*Task to carry out*
Check each line of the material for the string "text", and copy the lines that have it.

*Records to process*
►
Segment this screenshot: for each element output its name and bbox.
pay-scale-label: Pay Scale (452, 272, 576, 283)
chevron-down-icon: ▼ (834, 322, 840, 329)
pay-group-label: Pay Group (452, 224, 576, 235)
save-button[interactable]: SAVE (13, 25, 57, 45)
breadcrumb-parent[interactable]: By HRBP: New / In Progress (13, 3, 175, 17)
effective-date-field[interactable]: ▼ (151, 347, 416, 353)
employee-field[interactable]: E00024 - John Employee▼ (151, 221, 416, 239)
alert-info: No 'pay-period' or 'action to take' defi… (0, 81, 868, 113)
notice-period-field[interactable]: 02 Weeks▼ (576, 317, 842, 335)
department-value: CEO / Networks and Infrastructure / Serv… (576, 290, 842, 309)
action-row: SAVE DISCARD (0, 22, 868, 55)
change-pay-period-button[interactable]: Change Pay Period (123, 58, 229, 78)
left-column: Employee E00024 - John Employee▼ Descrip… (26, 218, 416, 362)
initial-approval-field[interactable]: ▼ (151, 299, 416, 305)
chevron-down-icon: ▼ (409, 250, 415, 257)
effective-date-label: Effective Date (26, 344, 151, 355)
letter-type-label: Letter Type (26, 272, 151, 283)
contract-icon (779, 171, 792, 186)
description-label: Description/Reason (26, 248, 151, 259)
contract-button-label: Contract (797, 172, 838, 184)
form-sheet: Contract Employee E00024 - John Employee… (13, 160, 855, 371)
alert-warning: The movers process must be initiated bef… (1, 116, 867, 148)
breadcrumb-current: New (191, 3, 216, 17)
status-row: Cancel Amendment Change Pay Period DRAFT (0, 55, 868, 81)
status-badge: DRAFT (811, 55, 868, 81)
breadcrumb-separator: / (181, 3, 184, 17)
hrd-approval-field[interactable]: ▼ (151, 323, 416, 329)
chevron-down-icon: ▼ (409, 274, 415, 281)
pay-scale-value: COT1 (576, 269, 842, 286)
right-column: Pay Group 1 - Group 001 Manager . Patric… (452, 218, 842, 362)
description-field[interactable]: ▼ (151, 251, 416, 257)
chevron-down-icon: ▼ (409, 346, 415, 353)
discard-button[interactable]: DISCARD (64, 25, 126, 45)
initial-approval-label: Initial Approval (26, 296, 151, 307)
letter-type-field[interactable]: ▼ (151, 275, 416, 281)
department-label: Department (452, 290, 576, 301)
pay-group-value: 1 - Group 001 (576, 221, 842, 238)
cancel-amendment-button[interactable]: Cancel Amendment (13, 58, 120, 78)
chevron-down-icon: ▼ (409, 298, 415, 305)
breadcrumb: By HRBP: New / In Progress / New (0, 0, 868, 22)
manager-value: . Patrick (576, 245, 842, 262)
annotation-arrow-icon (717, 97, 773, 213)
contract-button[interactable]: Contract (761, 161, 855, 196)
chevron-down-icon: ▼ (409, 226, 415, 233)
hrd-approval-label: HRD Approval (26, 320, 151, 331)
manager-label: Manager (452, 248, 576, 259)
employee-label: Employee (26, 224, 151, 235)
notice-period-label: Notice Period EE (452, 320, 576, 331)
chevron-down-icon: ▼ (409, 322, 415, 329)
◄
►
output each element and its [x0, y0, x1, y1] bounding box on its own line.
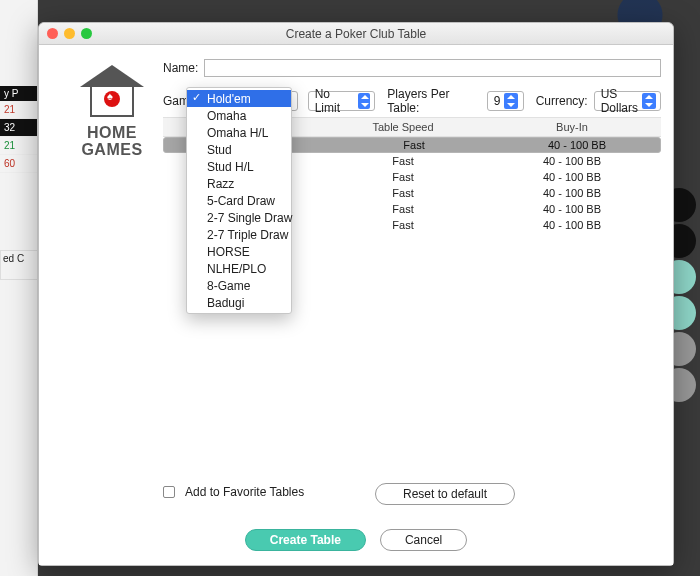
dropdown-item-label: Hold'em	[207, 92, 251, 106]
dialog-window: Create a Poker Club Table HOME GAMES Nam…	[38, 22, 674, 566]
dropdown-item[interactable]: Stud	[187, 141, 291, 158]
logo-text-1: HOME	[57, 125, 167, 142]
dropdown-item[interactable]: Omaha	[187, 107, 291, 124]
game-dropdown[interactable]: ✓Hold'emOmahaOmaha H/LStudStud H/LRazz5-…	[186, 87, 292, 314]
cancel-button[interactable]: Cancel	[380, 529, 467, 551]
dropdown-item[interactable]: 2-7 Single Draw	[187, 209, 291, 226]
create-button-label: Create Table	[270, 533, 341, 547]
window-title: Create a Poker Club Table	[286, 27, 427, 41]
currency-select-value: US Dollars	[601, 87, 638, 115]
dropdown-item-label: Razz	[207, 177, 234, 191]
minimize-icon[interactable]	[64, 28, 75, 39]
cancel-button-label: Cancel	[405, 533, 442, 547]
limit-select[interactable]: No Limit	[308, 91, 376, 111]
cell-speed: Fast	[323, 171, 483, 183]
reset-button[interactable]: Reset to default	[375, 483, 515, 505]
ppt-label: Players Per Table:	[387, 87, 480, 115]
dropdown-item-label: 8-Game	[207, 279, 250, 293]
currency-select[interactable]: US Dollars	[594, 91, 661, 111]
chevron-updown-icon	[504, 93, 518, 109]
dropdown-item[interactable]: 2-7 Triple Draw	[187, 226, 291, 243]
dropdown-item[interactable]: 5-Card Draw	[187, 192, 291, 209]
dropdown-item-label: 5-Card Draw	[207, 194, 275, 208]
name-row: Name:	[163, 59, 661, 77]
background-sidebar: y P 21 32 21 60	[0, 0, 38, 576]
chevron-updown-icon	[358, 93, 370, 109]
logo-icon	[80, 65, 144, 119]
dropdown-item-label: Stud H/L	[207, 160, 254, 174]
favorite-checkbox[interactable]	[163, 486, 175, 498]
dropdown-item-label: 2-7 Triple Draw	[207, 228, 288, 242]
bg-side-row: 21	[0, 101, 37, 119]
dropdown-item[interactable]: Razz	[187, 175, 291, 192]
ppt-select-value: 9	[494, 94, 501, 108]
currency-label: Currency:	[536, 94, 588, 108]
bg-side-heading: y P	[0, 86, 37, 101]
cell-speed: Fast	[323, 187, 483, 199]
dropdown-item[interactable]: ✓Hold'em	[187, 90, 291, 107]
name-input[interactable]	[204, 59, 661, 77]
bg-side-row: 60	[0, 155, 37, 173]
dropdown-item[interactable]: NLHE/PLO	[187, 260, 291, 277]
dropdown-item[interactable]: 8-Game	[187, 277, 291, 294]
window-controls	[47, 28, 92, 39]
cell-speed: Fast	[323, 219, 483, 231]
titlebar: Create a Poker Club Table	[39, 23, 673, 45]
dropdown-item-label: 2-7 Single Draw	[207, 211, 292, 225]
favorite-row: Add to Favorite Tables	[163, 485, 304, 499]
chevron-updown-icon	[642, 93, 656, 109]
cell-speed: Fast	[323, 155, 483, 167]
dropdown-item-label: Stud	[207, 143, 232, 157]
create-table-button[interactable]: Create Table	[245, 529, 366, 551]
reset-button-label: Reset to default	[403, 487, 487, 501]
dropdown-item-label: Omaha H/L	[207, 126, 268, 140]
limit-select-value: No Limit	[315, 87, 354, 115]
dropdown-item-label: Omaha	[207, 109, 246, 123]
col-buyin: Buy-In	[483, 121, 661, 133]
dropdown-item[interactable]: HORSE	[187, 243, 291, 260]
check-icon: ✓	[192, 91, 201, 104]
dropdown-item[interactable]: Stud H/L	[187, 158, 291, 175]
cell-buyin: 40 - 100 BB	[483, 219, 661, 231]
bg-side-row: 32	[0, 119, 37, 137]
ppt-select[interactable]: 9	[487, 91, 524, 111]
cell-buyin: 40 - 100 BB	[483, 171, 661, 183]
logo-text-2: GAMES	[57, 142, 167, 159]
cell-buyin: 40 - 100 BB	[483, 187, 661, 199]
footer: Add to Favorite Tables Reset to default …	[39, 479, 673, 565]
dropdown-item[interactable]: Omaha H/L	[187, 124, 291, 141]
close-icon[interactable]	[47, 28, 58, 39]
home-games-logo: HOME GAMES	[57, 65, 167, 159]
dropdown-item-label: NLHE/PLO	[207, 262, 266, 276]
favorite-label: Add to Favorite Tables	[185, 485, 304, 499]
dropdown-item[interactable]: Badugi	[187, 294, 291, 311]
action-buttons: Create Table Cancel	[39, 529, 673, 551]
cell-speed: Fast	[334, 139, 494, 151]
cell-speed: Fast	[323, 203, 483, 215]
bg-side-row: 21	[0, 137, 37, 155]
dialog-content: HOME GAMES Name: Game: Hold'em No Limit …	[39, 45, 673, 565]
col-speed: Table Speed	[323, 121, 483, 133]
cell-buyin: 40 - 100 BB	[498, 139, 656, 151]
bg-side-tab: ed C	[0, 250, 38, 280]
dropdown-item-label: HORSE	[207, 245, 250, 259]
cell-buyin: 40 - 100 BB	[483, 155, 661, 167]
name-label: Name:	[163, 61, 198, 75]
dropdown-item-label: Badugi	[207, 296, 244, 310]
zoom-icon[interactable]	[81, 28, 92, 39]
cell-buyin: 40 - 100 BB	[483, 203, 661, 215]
◄
*Response to this task*
logo-text-1: HOME	[57, 125, 167, 142]
logo-text-2: GAMES	[57, 142, 167, 159]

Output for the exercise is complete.